The YIVO Encyclopedia of Jews in Eastern Europe

ייִוואָ־ענציקלאָפּעדיע פֿון די ייִדן אין מיזרח־אייראָפּע

Thon, Ozjasz

(1870–1936), rabbi, sociologist, and political leader. Ozjasz (Yehoshu‘a) Thon was one of the main initiators and theoreticians of the Zionist movement in Poland. Born in Lwów, he received a traditional education. Thon was fascinated with the Haskalah and joined the Mikra Kodesh society in Lwów, which soon transformed itself into the first Zionist organization in Galicia, renamed Tsiyon.

Between 1891 and 1895, Thon studied philosophy at the University of Berlin, where he earned his doctorate with a dissertation on Kant’s moral philosophy. A student of George Simmel, he became interested in sociology but did not pursue a scholarly career. In 1897 he graduated from the Berlin rabbinical school, Lehranstalt für die Wissenschaft des Judentums (Institute for the Scientific Study of Judaism), after being threatened with expulsion for propagating Zionism and for his activity in the Jung-Israel organization, which he chaired for some time.

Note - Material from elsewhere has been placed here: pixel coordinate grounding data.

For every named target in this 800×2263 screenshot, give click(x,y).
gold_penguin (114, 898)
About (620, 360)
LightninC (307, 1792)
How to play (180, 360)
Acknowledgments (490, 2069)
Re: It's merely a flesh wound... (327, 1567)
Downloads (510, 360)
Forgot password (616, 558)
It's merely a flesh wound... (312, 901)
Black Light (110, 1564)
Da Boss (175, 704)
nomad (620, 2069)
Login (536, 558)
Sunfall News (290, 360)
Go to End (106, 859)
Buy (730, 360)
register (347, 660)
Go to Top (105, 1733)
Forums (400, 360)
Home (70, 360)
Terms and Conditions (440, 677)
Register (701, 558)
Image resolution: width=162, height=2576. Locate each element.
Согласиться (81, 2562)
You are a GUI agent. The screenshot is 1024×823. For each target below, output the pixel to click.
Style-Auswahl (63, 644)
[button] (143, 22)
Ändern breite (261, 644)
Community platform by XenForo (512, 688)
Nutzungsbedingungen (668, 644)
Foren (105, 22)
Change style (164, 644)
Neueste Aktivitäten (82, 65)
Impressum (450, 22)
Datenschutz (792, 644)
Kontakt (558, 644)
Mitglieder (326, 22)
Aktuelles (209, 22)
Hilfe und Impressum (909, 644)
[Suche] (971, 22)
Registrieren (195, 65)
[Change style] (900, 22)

In the same year he was appointed rabbi of Kraków’s progressive synagogue, as well as a teacher of Jewish religion in the city’s secondary schools, although he made no secret of his sympathy for Zionism.

During his student years, Thon had close contact with Theodor Herzl and Ahad Ha-Am, though his own views later diverged somewhat from theirs. As chair of Jung-Israel, Thon proposed the establishment of a Zionist newspaper to Herzl and assisted in preparations for the First Zionist Congress. Thon had to remain in Kraków and could not attend the Basel Congress. At the Second Congress, however, he served as a member of the presidium and the cultural commission, but left the meeting disillusioned by what he saw as Herzl’s neglect and misunderstanding of cultural Zionism (and of Thon’s own speech). Recognizing his defeat, he retired from political life until 1907, when he ran an unsuccessful campaign for a seat in the Austrian parliament.

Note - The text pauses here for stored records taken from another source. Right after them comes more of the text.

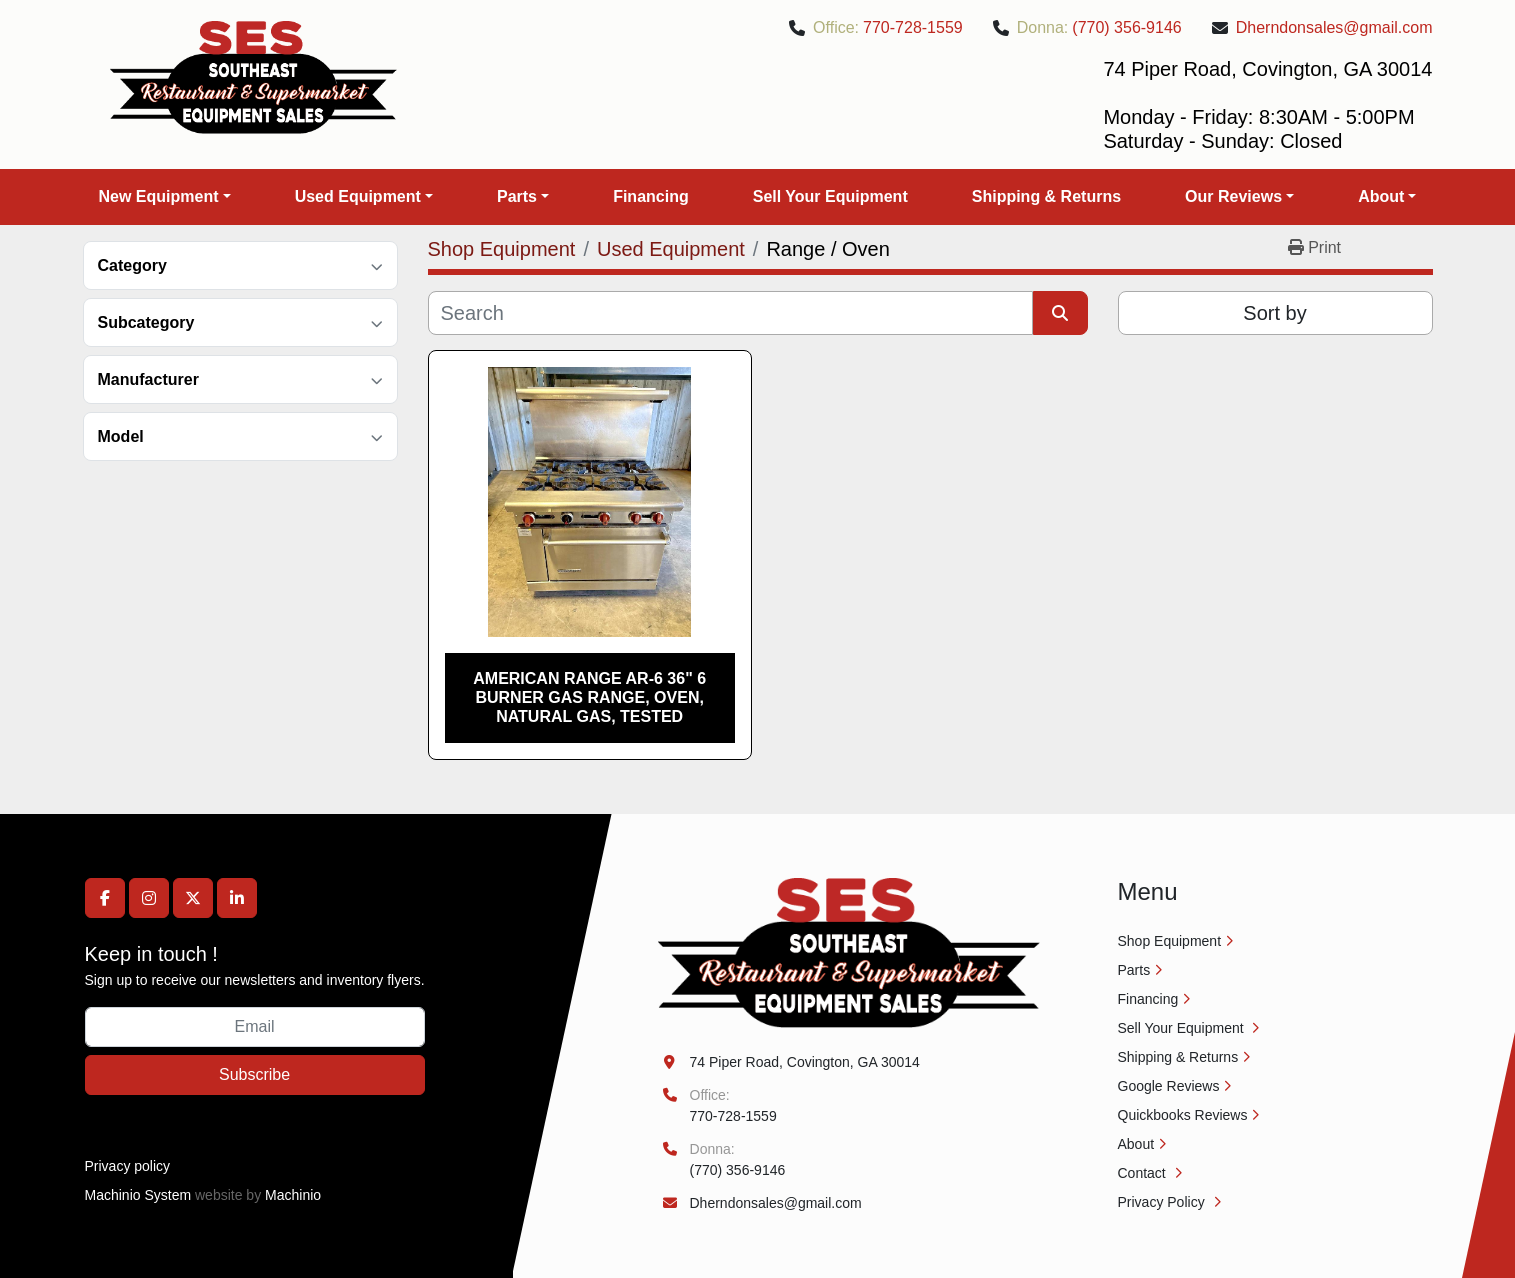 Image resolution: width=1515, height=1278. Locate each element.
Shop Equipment (1170, 941)
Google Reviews (1169, 1086)
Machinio (293, 1195)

Thon was active in B’nai B’rith’s humanitarian organization in Kraków. As one of the organization’s leaders and ideologists, he helped infuse it with a Zionist character. In 1919 he served on the Committee of Jewish Delegations at the Paris Peace Conference. From 1919 to 1935 he served continually as a deputy to the Polish Sejm, where he was a member—and, between 1930 and 1935, chair—of the Jewish Caucus. He was also one of the initiators of the Ugoda, or Polish Jewish compromise, of 1925. Thon is known as one of the founders of synthetic Zionism. He was also a member of the Actions Committee and the Executive Committee of the World Zionist Organization from 1923.

As founder of the Zionist movement in Galicia and later chair of the Zionist Organization of western Little Poland and Silesia, Thon was also a member of the governing council of the Coalition of United Zionist Organizations in Poland (1925) and a cofounder of Nowy Dziennik, the first Zionist daily in Polish (1918). In 1935 he helped found the Jewish cultural and educational society Tarbut, on whose governing council he was initially a member and later an honorary member. In 1928 he helped establish the Institute for Judaic Studies in Warsaw.

A charismatic speaker and an outstanding publicist, Thon wrote several thousand articles in Hebrew, Yiddish, German, Polish, and English. After losing his Sejm seat in the 1935 elections he dedicated the rest of his life to theoretical writing on Zionism and to his memoirs.

Bibliography

Jeremiah Frenkel, Ozjasz Thon: Zarys biograficzny (Kraków, 1930); Nella Rost Hollander, Jehoshua Thon: Preacher, Thinker, Politician (Montevideo, Uru., 1966); Emanuel Meltser, “Pomiędzy polityką a duchowością: Dr. Ozjasz Thon; Rabin z Krakowa, 1870–1936,” in Duchowość żydowska w Polsce, ed. Michał Galas, pp. 343–352 (Kraków, 2000); N. Thon-Rostowa, Ozjasz Thon: Wspomnienia córki (Lwów, Pol., 1937).

Finding Aids

RG 323, Gershom Bader, Collection, 1884-1953.